- Material to process -
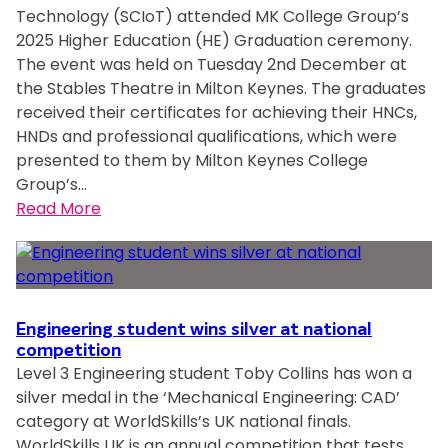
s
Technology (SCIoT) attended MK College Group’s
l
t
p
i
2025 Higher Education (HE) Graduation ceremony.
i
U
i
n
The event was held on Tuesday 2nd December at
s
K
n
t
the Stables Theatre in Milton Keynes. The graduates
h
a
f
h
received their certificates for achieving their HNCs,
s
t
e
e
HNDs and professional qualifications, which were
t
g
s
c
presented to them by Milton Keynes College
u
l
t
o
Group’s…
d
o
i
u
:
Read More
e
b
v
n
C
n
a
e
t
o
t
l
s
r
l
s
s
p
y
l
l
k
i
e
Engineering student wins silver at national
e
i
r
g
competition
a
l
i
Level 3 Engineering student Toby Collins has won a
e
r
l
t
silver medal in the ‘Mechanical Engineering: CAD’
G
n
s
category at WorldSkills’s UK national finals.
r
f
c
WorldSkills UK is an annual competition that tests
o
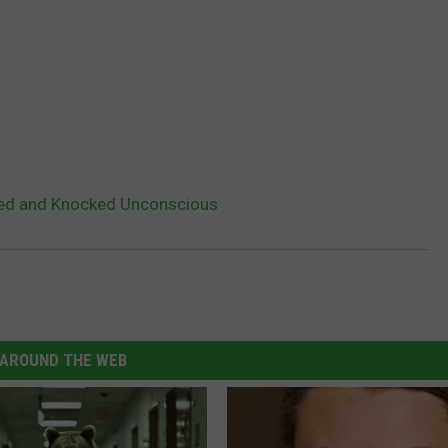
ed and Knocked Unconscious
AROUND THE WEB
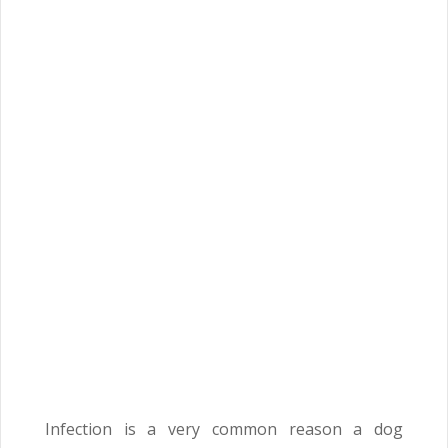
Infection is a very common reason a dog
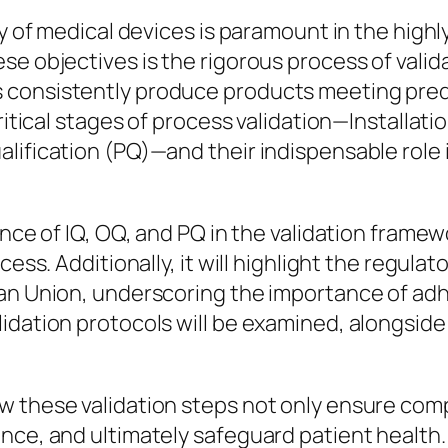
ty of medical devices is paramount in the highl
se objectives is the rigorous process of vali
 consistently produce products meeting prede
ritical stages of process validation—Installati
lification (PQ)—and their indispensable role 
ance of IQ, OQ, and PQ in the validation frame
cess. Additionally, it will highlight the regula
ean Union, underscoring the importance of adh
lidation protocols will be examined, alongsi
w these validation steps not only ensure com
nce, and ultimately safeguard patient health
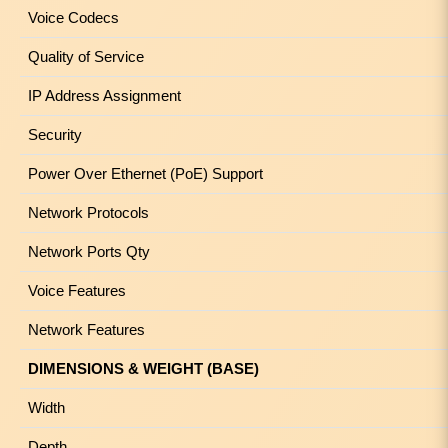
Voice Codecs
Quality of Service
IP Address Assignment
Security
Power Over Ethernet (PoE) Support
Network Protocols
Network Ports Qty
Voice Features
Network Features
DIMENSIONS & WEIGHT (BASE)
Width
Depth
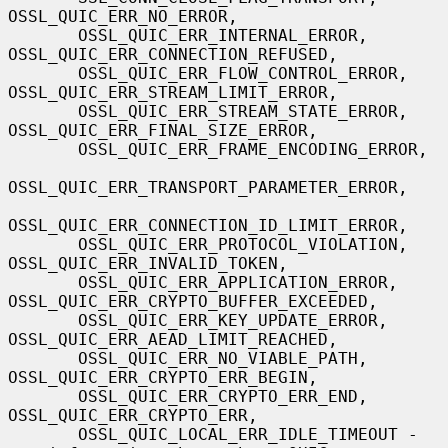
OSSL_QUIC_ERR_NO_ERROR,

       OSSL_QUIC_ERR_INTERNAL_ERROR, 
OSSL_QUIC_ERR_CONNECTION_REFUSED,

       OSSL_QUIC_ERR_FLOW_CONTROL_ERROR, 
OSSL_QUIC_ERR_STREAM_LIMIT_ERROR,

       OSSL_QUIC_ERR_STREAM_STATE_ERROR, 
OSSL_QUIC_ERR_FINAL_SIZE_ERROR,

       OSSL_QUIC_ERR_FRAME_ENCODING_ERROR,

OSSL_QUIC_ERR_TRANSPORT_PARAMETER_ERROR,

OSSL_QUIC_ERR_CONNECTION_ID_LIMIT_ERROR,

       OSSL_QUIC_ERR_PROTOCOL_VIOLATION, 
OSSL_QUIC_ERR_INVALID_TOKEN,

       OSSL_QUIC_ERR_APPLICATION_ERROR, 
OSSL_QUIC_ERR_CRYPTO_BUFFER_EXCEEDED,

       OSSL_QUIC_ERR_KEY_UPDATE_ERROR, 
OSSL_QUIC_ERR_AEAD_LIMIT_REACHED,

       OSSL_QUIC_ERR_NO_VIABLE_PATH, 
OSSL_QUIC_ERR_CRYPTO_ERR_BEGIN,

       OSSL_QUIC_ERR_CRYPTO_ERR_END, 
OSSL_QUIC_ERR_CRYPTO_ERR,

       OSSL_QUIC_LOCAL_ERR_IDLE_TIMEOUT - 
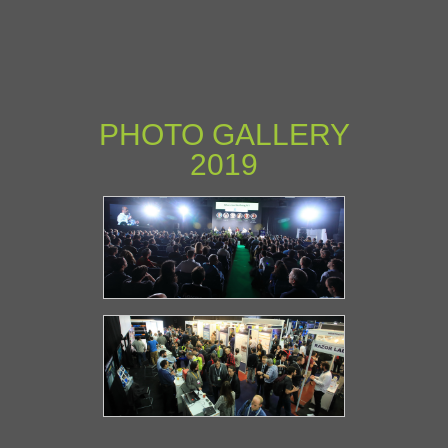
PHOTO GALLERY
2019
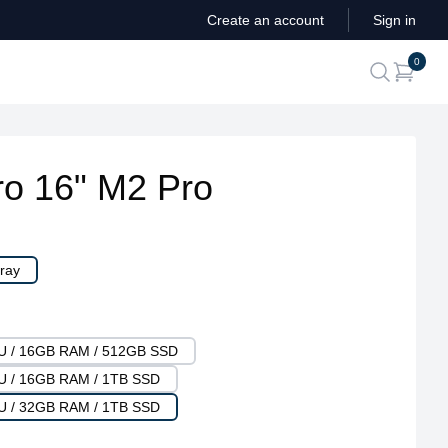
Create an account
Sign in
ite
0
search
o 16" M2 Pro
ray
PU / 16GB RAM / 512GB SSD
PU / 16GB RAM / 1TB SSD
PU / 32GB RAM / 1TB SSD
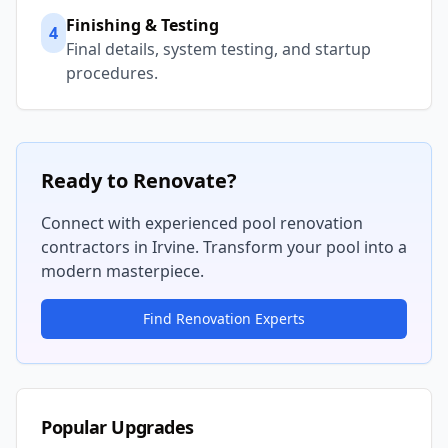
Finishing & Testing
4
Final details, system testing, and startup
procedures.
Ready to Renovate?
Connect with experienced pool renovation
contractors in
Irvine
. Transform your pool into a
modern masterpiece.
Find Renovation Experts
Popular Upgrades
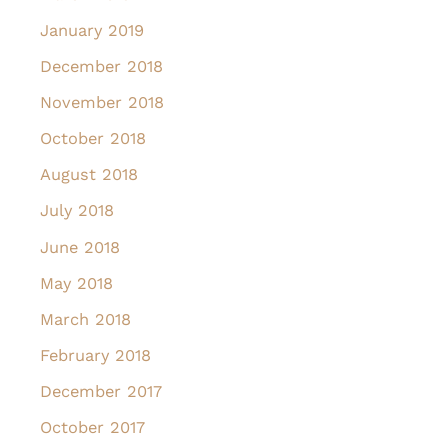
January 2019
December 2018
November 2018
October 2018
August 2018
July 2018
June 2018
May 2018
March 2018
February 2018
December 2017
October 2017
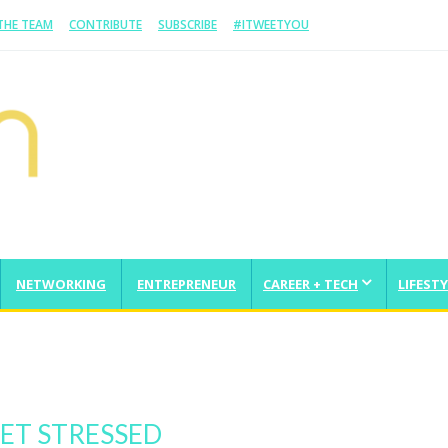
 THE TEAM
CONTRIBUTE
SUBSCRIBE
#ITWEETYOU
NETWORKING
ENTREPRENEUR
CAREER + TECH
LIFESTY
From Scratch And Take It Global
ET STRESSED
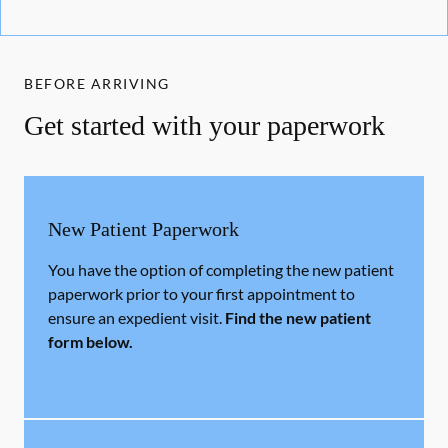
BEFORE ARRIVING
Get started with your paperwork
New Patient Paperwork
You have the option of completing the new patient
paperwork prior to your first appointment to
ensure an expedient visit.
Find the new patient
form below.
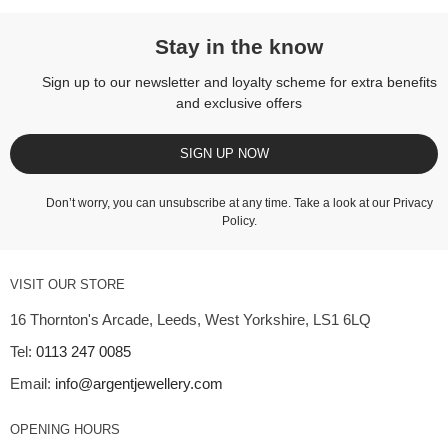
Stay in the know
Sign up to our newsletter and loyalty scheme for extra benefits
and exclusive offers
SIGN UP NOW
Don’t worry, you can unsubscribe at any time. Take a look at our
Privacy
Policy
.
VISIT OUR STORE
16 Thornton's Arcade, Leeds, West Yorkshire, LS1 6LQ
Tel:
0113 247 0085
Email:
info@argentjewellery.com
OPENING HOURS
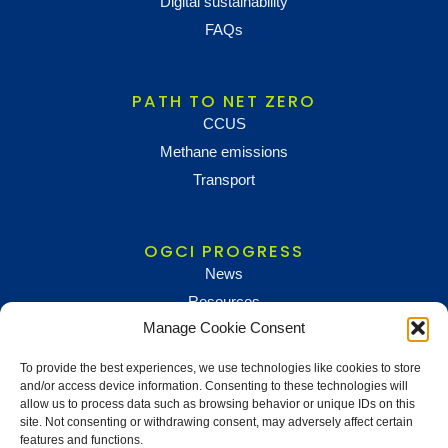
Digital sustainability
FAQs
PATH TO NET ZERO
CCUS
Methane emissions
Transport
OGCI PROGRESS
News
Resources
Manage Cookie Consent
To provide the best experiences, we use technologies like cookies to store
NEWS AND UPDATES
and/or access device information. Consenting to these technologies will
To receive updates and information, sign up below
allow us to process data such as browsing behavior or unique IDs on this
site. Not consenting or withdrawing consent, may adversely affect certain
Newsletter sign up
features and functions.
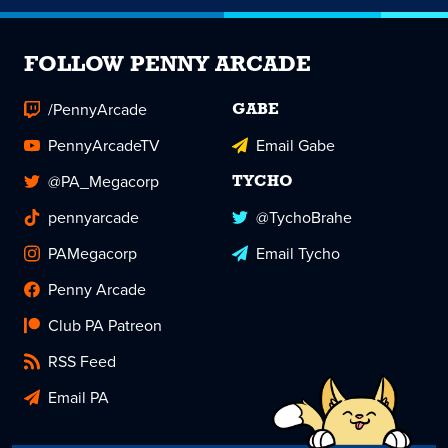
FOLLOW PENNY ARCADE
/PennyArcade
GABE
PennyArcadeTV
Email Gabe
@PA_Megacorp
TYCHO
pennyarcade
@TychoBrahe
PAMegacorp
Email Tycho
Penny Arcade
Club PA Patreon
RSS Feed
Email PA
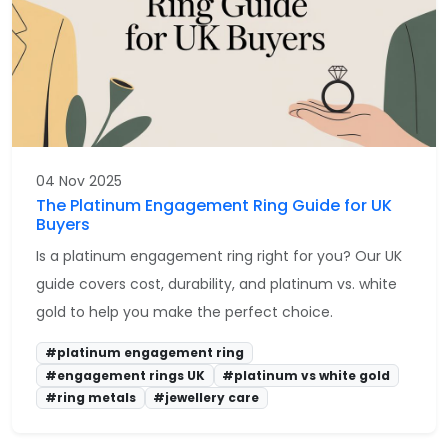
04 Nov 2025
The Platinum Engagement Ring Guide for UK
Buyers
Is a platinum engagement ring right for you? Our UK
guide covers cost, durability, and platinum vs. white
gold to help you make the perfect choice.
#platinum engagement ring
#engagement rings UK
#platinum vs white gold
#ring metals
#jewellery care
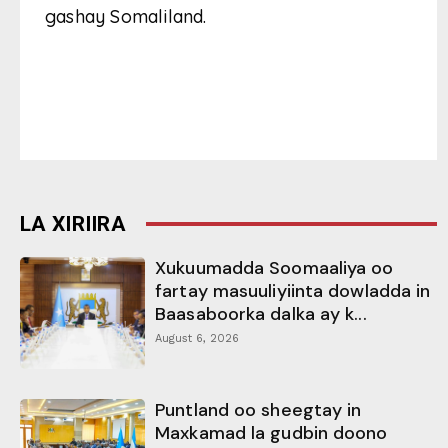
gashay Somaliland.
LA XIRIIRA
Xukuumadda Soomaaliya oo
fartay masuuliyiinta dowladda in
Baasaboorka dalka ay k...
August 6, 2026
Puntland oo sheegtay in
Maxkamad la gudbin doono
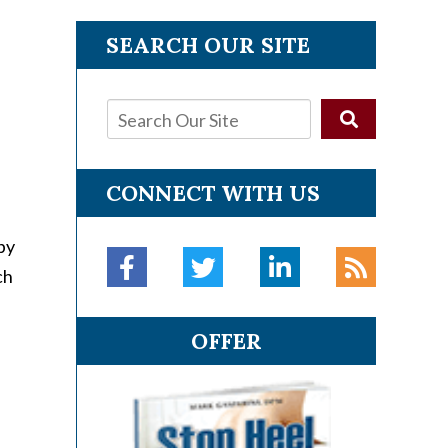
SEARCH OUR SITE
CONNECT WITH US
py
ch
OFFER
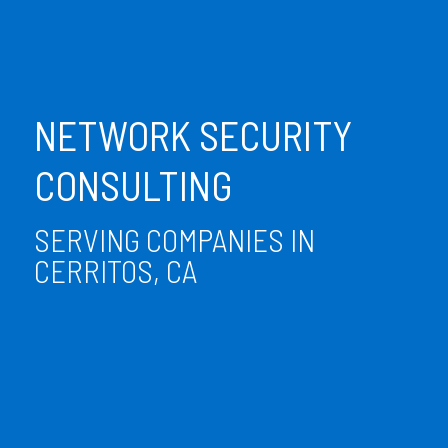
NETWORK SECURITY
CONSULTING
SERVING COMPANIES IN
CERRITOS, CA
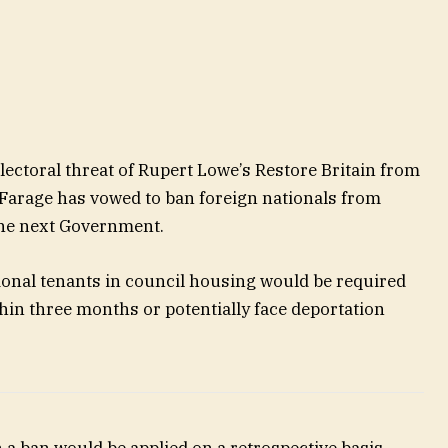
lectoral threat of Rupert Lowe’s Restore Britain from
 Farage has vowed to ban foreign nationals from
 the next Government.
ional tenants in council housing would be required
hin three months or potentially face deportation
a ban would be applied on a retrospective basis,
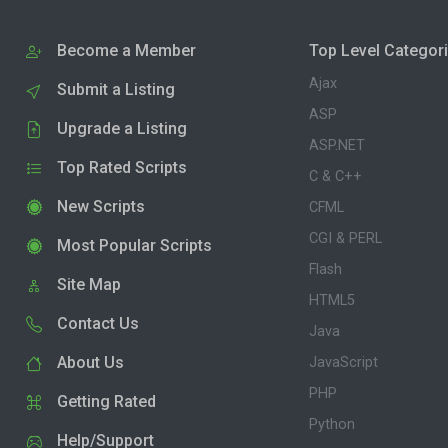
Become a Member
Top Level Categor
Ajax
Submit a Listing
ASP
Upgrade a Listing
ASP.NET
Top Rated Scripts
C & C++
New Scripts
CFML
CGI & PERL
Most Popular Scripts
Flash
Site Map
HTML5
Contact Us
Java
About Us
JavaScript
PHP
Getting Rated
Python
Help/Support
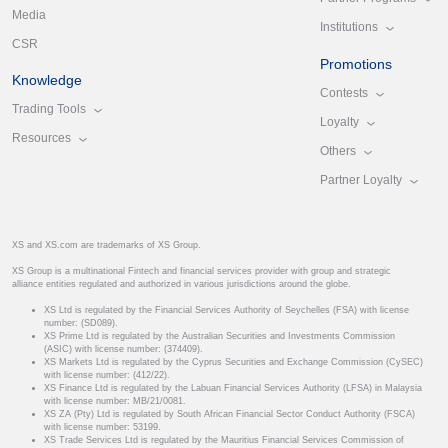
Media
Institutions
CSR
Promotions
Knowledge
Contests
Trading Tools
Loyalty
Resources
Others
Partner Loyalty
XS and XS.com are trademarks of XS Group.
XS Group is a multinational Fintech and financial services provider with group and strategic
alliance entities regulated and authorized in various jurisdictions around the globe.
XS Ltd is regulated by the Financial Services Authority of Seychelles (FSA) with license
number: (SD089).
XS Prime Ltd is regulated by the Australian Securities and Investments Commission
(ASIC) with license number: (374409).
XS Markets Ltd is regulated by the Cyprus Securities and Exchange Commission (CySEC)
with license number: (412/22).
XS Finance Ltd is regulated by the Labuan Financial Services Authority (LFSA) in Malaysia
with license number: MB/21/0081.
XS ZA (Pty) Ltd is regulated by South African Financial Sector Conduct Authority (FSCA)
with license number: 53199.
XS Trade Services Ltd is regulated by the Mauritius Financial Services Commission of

- About this task -
Give every record again exactly, apart from the pictures, which stay out.

- Task result -
s
Technology (SCIoT) attended MK College Group’s
l
t
p
i
2025 Higher Education (HE) Graduation ceremony.
i
U
i
n
The event was held on Tuesday 2nd December at
s
K
n
t
the Stables Theatre in Milton Keynes. The graduates
h
a
f
h
received their certificates for achieving their HNCs,
s
t
e
e
HNDs and professional qualifications, which were
t
g
s
c
presented to them by Milton Keynes College
u
l
t
o
Group’s…
d
o
i
u
:
Read More
e
b
v
n
C
n
a
e
t
o
t
l
s
r
l
s
s
p
y
l
l
k
i
e
Engineering student wins silver at national
e
i
r
g
competition
a
l
i
Level 3 Engineering student Toby Collins has won a
e
r
l
t
silver medal in the ‘Mechanical Engineering: CAD’
G
n
s
category at WorldSkills’s UK national finals.
r
f
c
WorldSkills UK is an annual competition that tests
o
ed and Knocked Unconscious
AROUND THE WEB
Infection is a very common reason a dog
ty of medical devices is paramount in the highl
se objectives is the rigorous process of vali
 consistently produce products meeting prede
ritical stages of process validation—Installati
lification (PQ)—and their indispensable role 
ance of IQ, OQ, and PQ in the validation frame
cess. Additionally, it will highlight the regula
ean Union, underscoring the importance of adh
lidation protocols will be examined, alongsi
w these validation steps not only ensure com
nce, and ultimately safeguard patient health
Voice Codecs
Quality of Service
IP Address Assignment
Security
Power Over Ethernet (PoE) Support
Network Protocols
Network Ports Qty
Voice Features
Network Features
DIMENSIONS & WEIGHT (BASE)
Width
Depth
OSSL_QUIC_ERR_NO_ERROR,

       OSSL_QUIC_ERR_INTERNAL_ERROR, 
OSSL_QUIC_ERR_CONNECTION_REFUSED,

       OSSL_QUIC_ERR_FLOW_CONTROL_ERROR, 
OSSL_QUIC_ERR_STREAM_LIMIT_ERROR,

       OSSL_QUIC_ERR_STREAM_STATE_ERROR, 
OSSL_QUIC_ERR_FINAL_SIZE_ERROR,

       OSSL_QUIC_ERR_FRAME_ENCODING_ERROR,

OSSL_QUIC_ERR_TRANSPORT_PARAMETER_ERROR,

OSSL_QUIC_ERR_CONNECTION_ID_LIMIT_ERROR,

       OSSL_QUIC_ERR_PROTOCOL_VIOLATION, 
OSSL_QUIC_ERR_INVALID_TOKEN,

       OSSL_QUIC_ERR_APPLICATION_ERROR, 
OSSL_QUIC_ERR_CRYPTO_BUFFER_EXCEEDED,

       OSSL_QUIC_ERR_KEY_UPDATE_ERROR, 
OSSL_QUIC_ERR_AEAD_LIMIT_REACHED,

       OSSL_QUIC_ERR_NO_VIABLE_PATH, 
OSSL_QUIC_ERR_CRYPTO_ERR_BEGIN,

       OSSL_QUIC_ERR_CRYPTO_ERR_END, 
OSSL_QUIC_ERR_CRYPTO_ERR,

       OSSL_QUIC_LOCAL_ERR_IDLE_TIMEOUT - 
PHOTO GALLERY
2019
Create an account
Sign in
ite
0
search
o 16" M2 Pro
ray
PU / 16GB RAM / 512GB SSD
PU / 16GB RAM / 1TB SSD
PU / 32GB RAM / 1TB SSD
Finishing & Testing
4
Final details, system testing, and startup
procedures.
Ready to Renovate?
Connect with experienced pool renovation
contractors in
Irvine
. Transform your pool into a
modern masterpiece.
Find Renovation Experts
Popular Upgrades
January 2019
December 2018
November 2018
October 2018
August 2018
July 2018
June 2018
May 2018
March 2018
February 2018
December 2017
October 2017
 THE TEAM
CONTRIBUTE
SUBSCRIBE
#ITWEETYOU
NETWORKING
ENTREPRENEUR
CAREER + TECH
LIFESTY
From Scratch And Take It Global
ET STRESSED
BEFORE ARRIVING
Get started with your paperwork
New Patient Paperwork
You have the option of completing the new patient
paperwork prior to your first appointment to
ensure an expedient visit.
Find the new patient
form below.
Stay in the know
Sign up to our newsletter and loyalty scheme for extra benefits
and exclusive offers
SIGN UP NOW
Don’t worry, you can unsubscribe at any time. Take a look at our
Privacy
Policy
.
VISIT OUR STORE
16 Thornton's Arcade, Leeds, West Yorkshire, LS1 6LQ
Tel:
0113 247 0085
Email:
info@argentjewellery.com
OPENING HOURS
Digital sustainability
FAQs
PATH TO NET ZERO
CCUS
Methane emissions
Transport
OGCI PROGRESS
News
Resources
Manage Cookie Consent
To provide the best experiences, we use technologies like cookies to store
NEWS AND UPDATES
and/or access device information. Consenting to these technologies will
To receive updates and information, sign up below
allow us to process data such as browsing behavior or unique IDs on this
site. Not consenting or withdrawing consent, may adversely affect certain
Newsletter sign up
features and functions.
FOLLOW PENNY ARCADE
/PennyArcade
GABE
PennyArcadeTV
Email Gabe
@PA_Megacorp
TYCHO
pennyarcade
@TychoBrahe
PAMegacorp
Email Tycho
Penny Arcade
Club PA Patreon
RSS Feed
Email PA
04 Nov 2025
The Platinum Engagement Ring Guide for UK
Buyers
Is a platinum engagement ring right for you? Our UK
guide covers cost, durability, and platinum vs. white
gold to help you make the perfect choice.
#platinum engagement ring
#engagement rings UK
#platinum vs white gold
#ring metals
#jewellery care
gashay Somaliland.
LA XIRIIRA
Xukuumadda Soomaaliya oo
fartay masuuliyiinta dowladda in
Baasaboorka dalka ay k...
August 6, 2026
Puntland oo sheegtay in
Maxkamad la gudbin doono
SEARCH OUR SITE
CONNECT WITH US
py
ch
OFFER
NETWORK SECURITY
CONSULTING
SERVING COMPANIES IN
CERRITOS, CA
lectoral threat of Rupert Lowe’s Restore Britain from
 Farage has vowed to ban foreign nationals from
 the next Government.
ional tenants in council housing would be required
hin three months or potentially face deportation
a ban would be applied on a retrospective basis,
Become a Member
Top Level Categor
Ajax
Submit a Listing
ASP
Upgrade a Listing
ASP.NET
Top Rated Scripts
C & C++
New Scripts
CFML
CGI & PERL
Most Popular Scripts
Flash
Site Map
HTML5
Contact Us
Java
About Us
JavaScript
PHP
Getting Rated
Python
Help/Support
Media
Institutions
CSR
Promotions
Knowledge
Contests
Trading Tools
Loyalty
Resources
Others
Partner Loyalty
XS and XS.com are trademarks of XS Group.
XS Group is a multinational Fintech and financial services provider with group and strategic
alliance entities regulated and authorized in various jurisdictions around the globe.
XS Ltd is regulated by the Financial Services Authority of Seychelles (FSA) with license
number: (SD089).
XS Prime Ltd is regulated by the Australian Securities and Investments Commission
(ASIC) with license number: (374409).
XS Markets Ltd is regulated by the Cyprus Securities and Exchange Commission (CySEC)
with license number: (412/22).
XS Finance Ltd is regulated by the Labuan Financial Services Authority (LFSA) in Malaysia
with license number: MB/21/0081.
XS ZA (Pty) Ltd is regulated by South African Financial Sector Conduct Authority (FSCA)
with license number: 53199.
XS Trade Services Ltd is regulated by the Mauritius Financial Services Commission of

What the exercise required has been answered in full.